Where is the wind, when it isn’t blowing? Where does it go once it has blown by? How do high- and low-pressure wind differ? Ventilator blades divide the air in two: here, there. Pressure is exerted to expel the air, while a draft brings it back inside. Two versions of the same process: wind, wind.
Fabric guides the wind: sensitive, like a sail. A flower in the air, a flower made by air. Filament or pistil, depending on your perspective. Male and female gestures. Exhale, inhale.

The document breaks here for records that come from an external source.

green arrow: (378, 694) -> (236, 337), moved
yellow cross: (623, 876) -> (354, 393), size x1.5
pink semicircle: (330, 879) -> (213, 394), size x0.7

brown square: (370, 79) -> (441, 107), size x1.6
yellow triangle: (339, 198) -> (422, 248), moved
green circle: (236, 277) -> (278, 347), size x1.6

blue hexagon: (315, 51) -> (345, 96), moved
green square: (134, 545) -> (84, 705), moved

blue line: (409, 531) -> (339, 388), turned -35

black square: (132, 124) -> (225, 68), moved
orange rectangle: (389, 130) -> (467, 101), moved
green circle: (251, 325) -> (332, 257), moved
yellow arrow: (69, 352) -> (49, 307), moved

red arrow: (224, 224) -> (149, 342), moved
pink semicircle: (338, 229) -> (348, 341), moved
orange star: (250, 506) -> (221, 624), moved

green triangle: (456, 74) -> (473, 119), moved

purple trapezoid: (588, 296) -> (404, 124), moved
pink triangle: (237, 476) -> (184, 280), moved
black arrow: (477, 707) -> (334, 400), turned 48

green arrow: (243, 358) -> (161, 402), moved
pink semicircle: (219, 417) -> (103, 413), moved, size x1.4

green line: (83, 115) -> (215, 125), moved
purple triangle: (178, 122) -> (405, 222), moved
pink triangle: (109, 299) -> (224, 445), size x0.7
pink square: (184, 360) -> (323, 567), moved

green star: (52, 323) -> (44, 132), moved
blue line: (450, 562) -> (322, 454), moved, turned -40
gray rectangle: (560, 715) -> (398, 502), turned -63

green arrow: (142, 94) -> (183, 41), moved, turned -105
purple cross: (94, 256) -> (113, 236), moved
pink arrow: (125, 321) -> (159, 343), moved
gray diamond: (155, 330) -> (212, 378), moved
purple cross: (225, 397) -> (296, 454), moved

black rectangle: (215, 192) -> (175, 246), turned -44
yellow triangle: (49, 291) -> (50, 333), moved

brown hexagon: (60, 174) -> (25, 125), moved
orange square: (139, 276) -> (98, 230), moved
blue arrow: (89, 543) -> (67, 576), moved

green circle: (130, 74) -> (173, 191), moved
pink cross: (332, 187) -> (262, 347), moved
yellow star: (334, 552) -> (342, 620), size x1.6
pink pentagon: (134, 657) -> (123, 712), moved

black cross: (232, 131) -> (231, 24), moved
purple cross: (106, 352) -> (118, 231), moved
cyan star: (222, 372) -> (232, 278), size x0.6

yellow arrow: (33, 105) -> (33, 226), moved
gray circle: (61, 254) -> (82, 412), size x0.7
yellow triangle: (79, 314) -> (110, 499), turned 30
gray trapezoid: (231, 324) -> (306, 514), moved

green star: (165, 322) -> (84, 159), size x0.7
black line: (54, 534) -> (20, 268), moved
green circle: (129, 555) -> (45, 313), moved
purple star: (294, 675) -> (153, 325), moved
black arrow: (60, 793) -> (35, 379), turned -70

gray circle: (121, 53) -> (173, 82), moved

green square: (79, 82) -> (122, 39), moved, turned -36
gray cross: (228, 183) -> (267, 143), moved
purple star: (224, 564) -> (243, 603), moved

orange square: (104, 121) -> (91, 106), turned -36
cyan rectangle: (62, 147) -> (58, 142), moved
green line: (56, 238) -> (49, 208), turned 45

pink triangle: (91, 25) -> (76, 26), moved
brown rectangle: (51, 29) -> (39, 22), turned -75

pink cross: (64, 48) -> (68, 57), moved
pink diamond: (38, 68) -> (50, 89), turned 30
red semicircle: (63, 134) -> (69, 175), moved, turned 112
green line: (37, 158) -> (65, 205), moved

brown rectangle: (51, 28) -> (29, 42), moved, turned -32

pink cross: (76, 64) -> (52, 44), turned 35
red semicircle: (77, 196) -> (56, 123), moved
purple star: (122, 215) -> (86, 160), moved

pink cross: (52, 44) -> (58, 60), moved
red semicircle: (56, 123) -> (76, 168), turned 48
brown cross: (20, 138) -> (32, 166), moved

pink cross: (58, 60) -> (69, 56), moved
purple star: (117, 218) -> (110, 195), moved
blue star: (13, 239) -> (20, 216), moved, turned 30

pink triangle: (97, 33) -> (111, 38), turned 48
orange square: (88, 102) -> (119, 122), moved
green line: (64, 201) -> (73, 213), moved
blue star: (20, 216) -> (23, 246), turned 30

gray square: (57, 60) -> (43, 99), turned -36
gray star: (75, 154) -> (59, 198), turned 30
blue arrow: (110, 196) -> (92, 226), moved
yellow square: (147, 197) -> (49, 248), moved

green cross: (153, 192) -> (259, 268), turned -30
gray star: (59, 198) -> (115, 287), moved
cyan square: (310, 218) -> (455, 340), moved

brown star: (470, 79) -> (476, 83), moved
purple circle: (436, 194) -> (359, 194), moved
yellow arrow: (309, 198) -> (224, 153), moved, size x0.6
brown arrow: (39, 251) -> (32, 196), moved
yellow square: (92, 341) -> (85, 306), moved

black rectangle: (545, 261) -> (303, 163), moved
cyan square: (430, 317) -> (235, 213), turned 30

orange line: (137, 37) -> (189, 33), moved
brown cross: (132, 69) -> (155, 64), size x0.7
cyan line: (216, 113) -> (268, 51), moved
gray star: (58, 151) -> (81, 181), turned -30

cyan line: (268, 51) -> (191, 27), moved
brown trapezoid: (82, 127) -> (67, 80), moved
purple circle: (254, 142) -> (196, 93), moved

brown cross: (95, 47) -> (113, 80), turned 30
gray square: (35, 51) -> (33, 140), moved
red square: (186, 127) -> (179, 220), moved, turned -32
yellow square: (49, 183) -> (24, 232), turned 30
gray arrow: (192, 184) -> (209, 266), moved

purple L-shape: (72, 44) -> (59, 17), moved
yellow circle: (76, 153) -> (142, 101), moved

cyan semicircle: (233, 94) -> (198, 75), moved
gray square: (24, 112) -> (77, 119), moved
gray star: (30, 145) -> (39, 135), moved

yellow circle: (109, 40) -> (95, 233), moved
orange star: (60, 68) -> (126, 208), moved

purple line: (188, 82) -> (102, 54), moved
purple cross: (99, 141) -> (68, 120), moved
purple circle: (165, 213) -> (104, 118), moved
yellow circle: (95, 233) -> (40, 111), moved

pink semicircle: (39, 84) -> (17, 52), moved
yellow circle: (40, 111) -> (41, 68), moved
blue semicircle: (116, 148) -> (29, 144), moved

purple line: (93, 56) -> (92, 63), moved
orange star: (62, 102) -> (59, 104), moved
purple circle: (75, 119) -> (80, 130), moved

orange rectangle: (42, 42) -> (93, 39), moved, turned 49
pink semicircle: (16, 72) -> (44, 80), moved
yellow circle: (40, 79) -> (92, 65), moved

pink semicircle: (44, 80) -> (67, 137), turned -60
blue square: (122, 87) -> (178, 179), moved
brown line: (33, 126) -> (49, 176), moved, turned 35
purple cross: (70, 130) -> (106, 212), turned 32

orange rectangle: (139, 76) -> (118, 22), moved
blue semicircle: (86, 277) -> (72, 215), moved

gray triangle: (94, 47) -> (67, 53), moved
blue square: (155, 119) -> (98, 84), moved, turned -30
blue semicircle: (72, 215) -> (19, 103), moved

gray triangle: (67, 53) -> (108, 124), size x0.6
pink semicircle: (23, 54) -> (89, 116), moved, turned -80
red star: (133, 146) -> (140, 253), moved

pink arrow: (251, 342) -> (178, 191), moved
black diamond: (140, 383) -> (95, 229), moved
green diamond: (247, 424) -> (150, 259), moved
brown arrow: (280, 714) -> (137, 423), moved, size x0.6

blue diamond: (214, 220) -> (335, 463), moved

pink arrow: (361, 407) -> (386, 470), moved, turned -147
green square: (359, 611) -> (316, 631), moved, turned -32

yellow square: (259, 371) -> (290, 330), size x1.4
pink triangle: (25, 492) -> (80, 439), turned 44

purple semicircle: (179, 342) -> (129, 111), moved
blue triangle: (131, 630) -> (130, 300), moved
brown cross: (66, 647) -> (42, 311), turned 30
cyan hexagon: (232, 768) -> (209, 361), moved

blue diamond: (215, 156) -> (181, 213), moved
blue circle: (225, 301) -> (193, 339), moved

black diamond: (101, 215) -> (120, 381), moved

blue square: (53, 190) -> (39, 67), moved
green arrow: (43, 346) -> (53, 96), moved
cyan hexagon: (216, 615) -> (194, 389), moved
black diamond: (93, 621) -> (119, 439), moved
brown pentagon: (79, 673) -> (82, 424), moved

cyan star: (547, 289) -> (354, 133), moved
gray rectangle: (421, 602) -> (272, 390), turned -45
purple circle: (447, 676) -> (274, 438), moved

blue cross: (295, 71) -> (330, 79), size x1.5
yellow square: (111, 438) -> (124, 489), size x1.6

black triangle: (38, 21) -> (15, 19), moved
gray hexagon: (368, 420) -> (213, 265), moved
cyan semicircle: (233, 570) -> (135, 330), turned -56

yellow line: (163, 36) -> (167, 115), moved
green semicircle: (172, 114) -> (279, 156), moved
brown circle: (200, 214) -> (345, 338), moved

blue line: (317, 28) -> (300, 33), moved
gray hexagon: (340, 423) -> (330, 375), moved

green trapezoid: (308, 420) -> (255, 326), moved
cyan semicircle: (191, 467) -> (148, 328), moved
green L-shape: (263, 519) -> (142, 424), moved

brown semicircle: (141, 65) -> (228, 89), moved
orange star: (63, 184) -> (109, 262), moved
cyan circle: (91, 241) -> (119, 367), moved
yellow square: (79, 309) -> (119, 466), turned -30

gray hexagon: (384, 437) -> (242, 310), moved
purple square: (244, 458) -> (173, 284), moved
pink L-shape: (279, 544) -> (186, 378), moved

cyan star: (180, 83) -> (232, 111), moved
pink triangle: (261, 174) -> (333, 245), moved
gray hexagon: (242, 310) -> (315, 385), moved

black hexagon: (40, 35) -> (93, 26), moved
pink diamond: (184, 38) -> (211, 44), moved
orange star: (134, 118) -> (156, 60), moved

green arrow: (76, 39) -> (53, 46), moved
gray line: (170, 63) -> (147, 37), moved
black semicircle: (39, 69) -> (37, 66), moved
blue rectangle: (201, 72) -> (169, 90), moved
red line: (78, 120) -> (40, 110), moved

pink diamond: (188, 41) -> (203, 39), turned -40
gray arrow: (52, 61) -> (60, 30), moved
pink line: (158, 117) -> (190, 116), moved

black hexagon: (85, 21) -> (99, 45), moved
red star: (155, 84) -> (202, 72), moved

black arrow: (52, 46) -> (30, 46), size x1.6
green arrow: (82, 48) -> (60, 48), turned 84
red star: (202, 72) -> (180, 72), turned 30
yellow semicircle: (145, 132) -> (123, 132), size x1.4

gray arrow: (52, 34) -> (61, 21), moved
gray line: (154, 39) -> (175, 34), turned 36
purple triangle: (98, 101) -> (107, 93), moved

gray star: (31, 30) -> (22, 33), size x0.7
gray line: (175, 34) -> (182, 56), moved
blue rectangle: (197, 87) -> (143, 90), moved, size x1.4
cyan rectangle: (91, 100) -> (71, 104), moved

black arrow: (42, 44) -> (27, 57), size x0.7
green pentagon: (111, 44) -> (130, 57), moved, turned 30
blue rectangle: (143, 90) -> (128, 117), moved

Wind instruments operate by being blown; can we recreate them in reverse? Could a trombone produce sound via suction? What music might result from an enforced absence, from creating a void that causes the surrounding air to enter? Could this instrument be accompanied by a ventilator that supports the performance like a rhythm machine?
A mobile wind tunnel can pop up anywhere. A flexible wind tunnel adapts to its environment and reacts to its surroundings, constantly rediscovering its own most appropriate form. An expandable wind tunnel. An indefatigable wind tunnel, endlessly circulating and recirculating, never giving up.